Le fait de sentir se lever un désir sexuel est juste et naturel – vous verrez ensuite, dans l’ensemble des paramètres de votre existence, si vous lui donnez suite ou non. Ne ruinez pas votre destin parce qu’un jour une montée de désir vous a submergé, emporté et conduit à des actes lords de conséquences, et ne niez pas non plus une demande sexuelle.

Comment éviter que la moitié négative de centre moteur, du centre intellectuel et du centre émotionnel, ou les trois ensembles, ne viennent interférer ? Tout travail sur la moitié négative de ces centres sera bénéfique à votre vie sexuelle et, d’une manière générale, l’ensemble de votre « chemin » vous aide à les purifier. Chaque fois que vous vous efforcez de convertir un refus en adhésion ou une contraction en détente, chaque fois que vous remettez en cause un préjugé ou une des prétendues lois qui constituent votre monde subjectif, même si apparemment cela n’a aucune relation directe avec la vie amoureuse, vous servez l’avenir d’une sexualité épanouie. Je ne dis pas que votre vie amoureuse sera miraculée si vous acceptez sans émotion que votre paire de lunette s’est cassée en tombant. Mais si vous prenez définitivement l’habitude de dire oui à ce qui est, le oui finira par imprégner votre existence et par atténuer la force négative des autres centres.

Enfin, pour finir ce résumé, voici un dernier extrait:

Que vous ayez une vie sexuelle ou que les circonstances de votre existence vous condamnent à n’en avoir aucune, ne vous inquiétez pas. Prenez votre destin tel qu’il est aujourd’hui et soyez en paix avec lui. Mais je vous demande à tous et à toutes une réflexion avec un cœur ouvert pour vous réconcilier avec l’énergie sexuelle sans aucune arrière-pensée parce que dans les pratiques concernant ce qui est « au-dessous de la ceinture », notamment le hara, la force sexuelle se trouve impliquée. 

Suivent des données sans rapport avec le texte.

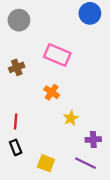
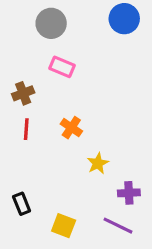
gray circle: (19, 20) -> (51, 23), moved
pink rectangle: (57, 55) -> (62, 67), moved, size x0.7
red line: (16, 121) -> (26, 129), moved

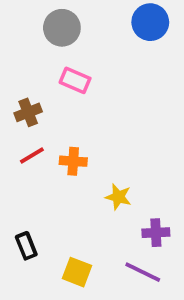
orange cross: (71, 128) -> (73, 161), moved, turned -30
red line: (26, 129) -> (32, 156), turned 55
yellow star: (98, 163) -> (118, 197), turned -30

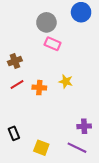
gray circle: (62, 28) -> (46, 22), moved
pink rectangle: (75, 80) -> (53, 44), moved
yellow star: (118, 197) -> (66, 81), moved

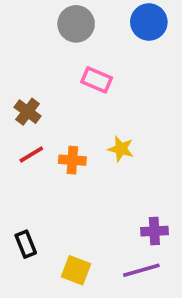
gray circle: (46, 22) -> (76, 24), moved
brown cross: (15, 61) -> (28, 112), turned -32
purple line: (77, 148) -> (141, 270), turned -42

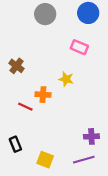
pink rectangle: (97, 80) -> (79, 47), moved
yellow star: (121, 149) -> (66, 79), moved
red line: (31, 155) -> (25, 107), moved, turned 56

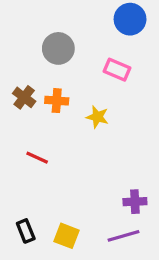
gray circle: (45, 14) -> (58, 48), moved
orange cross: (43, 95) -> (57, 101), moved
black rectangle: (15, 144) -> (26, 231), moved

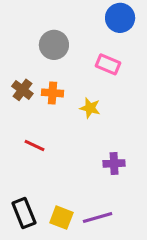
purple cross: (135, 202) -> (114, 163), moved
black rectangle: (26, 231) -> (24, 213), size x1.4
purple line: (123, 236) -> (98, 218), moved

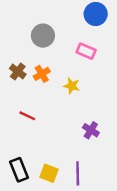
orange cross: (52, 93) -> (42, 74), turned -35
purple cross: (114, 163) -> (91, 130), turned 35
purple line: (98, 218) -> (78, 173), turned -75

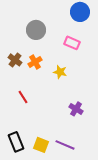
red line: (27, 116) -> (23, 97), turned 32
purple line: (78, 173) -> (65, 145), turned -66

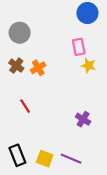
gray circle: (36, 30) -> (20, 33), moved
pink rectangle: (72, 43) -> (79, 47), turned 56
yellow star: (60, 72) -> (89, 66), moved

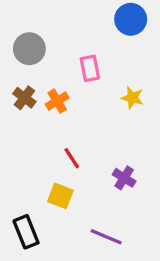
pink rectangle: (79, 47) -> (90, 68), moved
red line: (25, 106) -> (72, 158), moved
yellow square: (45, 159) -> (60, 196), moved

En ce qui me concerne, j’avais reçu une éducation très religieuse qui voyait l’impureté partout : point de salut si l’on faisait l’amour hors du mariage, auquel il fallait accéder vierge avec une jeune fille vierge ; toute autre attitude trahissait l’idéal chrétien. Les groupes Gurdjieff m’ayant convaicu que les relations sexuelles, loin d’être une faute, pouvaient constituer une très fine « nourriture d’impression », j’avais fini par me croire bien normale sexuellement mais il manquait encore quelque chose. C’est l’Asie qui m’a fait découvrir la dimension sacrée de la force sexuelle, quelle que soit la manière dont on l’utilise.

Rien ne parait plus terrible à un homme que l’idée d’être châtré mais cette castration à bel et bien lieu si l’être humain se coupe de la force vitale en lui et de sa capacité à aimer. Je tiens à insister sur cette vérité paradoxale au premier abord : la force sexuelle, c’est la force de l’amour mystique. Si vous n’êtes pas en paix avec votre sexualité, vous pourrez être amoureux, mais vous n’atteindrez pas l’amour spirituel. Un yogi ou un moine du mont Athos qui ne prendront jamais une femme dans leur bras mèneront pourtant leur ascèse avec l’énergie sexuelle. Et si vous refusez cette énergie en vous, simplement parce que vous la considérez comme une activité certes excitante mais animale, vous vous condamnez à une vie gâchée. Je sais par vos confidences quelles souffrances peut entrainer chez les hommes comme chez les femmes cette fonction naturelle quand elle est distordue, déviée, dénaturée.  

4 commentaires:

  1. Voilà qui donne envie de le lire.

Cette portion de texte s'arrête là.